Xcode 12 — What a Pane
As iOS programmers, we live and breathe and have our being within Xcode, so it makes sense to be as familiar as possible with its capabilities, and to take advantage of whatever innovations allow us to get work done. But, ironically, as a new version of Xcode is released, exactly when noteworthy new features are most likely to be arriving, it’s easy in the heat of the moment to overlook them.
So let me save you a little time. Here are a couple of small observations about Xcode 12 that could make a difference to my own work habits, and possibly to yours as well. Interestingly, they both have to do with panes in the project window.
At the left and right of the project window, as you surely know, are the Navigator pane and the Inspectors pane, respectively. The Inspectors pane used to be called the Utilities pane; it has been renamed in this release.
If you’re like me, you probably feel the need to reclaim some screen real estate from time to time by hiding those panes. And again, if you’re like me, you’ve probably memorized the keyboard shortcuts that toggle their visibility — Command-0 (zero) for the Navigator pane, Command-Option-0 for the Inspectors pane.
Sometimes, however, you don’t want to take your hand off the mouse. Or perhaps you’re just not a keyboard shortcut kind of person. Well, there are also toolbar buttons for showing and hiding these panes. However, counterintuitively, up to now both buttons have been located at the right end of the toolbar. New in Xcode 12, the button for the left pane, the Navigator pane, is at the left end of the toolbar, and the button for the right pane, the Inspectors pane, is at the right end of the toolbar. What a concept! (One wonders how much discussion had to happen at Apple in order to implement this rather obvious improvement.)
Now here’s something that’s not so obvious. New in Xcode 12, when you’re displaying a project window in fullscreen mode, if one of these panes is hidden, you can show it temporarily in slideover mode by hovering the mouse at that side of the window. I think that’s a really great little idea. Fullscreen mode can be an important way to get all the screen real estate you’re entitled to, and this feature might make it even more inviting.
The big new idea in the Xcode 12 interface, in my opinion, is document tabs. This innovation means that a project window can display two different sorts of tab: document tabs and window tabs. That can be rather confusing, because menu commands don’t always distinguish between the two types. But document tabs are really neat, so they are worth knowing about.

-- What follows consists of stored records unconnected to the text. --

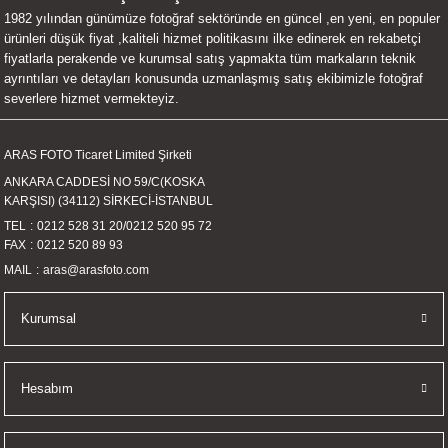
1982 yılından günümüze fotoğraf sektöründe en güncel ,en yeni, en populer
UALTI KILIF
MIXER
ları
ürünleri düşük fiyat ,kaliteli hizmet politikasını ilke edinerek en rekabetçi
fiyatlarla perakende ve kurumsal satış yapmakta tüm markaların teknik
eri
OPARLÖR
arı
ayrıntıları ve detayları konusunda uzmanlaşmış satış ekibimizle fotoğraf
severlere hizmet vermekteyiz.
UCULAR
ARAS FOTO Ticaret Limited Şirketi
M
İZÖR
ANKARA CADDESİ NO 59/C(KOSKA
KARŞISI) (34112) SİRKECİ-İSTANBUL
UARLARI
TEL
0212 528 31 20
/
0212 520 95 72
FAX
0212 520 89 93
EKNOLOJİ
MAIL
aras@arasfoto.com
ARLARI
Kurumsal
SUARI
Hesabım
UARI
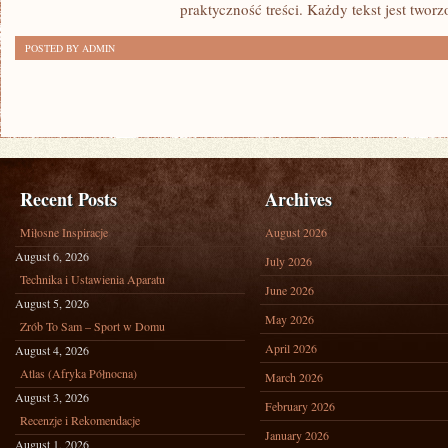
praktyczność treści. Każdy tekst jest tworz
HOLANDIA
POSTED BY ADMIN
Recent Posts
Archives
Miłosne Inspiracje
August 2026
August 6, 2026
July 2026
Technika i Ustawienia Aparatu
June 2026
August 5, 2026
May 2026
Zrób To Sam – Sport w Domu
April 2026
August 4, 2026
Atlas (Afryka Północna)
March 2026
August 3, 2026
February 2026
Recenzje i Rekomendacje
January 2026
August 1, 2026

First, let’s remind ourselves about window tabs. A window tab is what Xcode 11 and before calls simply a tab. It displays the whole project window interface, and can display it differently from another window tab. Thus one window tab might show the Project navigator, while another might have the Project navigator hidden, or display a different navigator. In other words, a window tab is like a second window on the same project, except that it doesn’t occupy any independent screen real estate: rather, it shares the space with an existing project window.
To make a new window tab in Xcode 12, choose File > New > Window Tab (Command-T), revealing the window’s tab bar (just below the toolbar) if it wasn’t showing already.
Okay, on to document tabs. Let me set the scene. You’re probably aware that Xcode 11 introduced the ability to subdivide an editor pane into subpanes. That’s cool, and allows you to work in two places at once. But it comes with a cost: you’ve divided your screen real estate in half for each document you display simultaneously.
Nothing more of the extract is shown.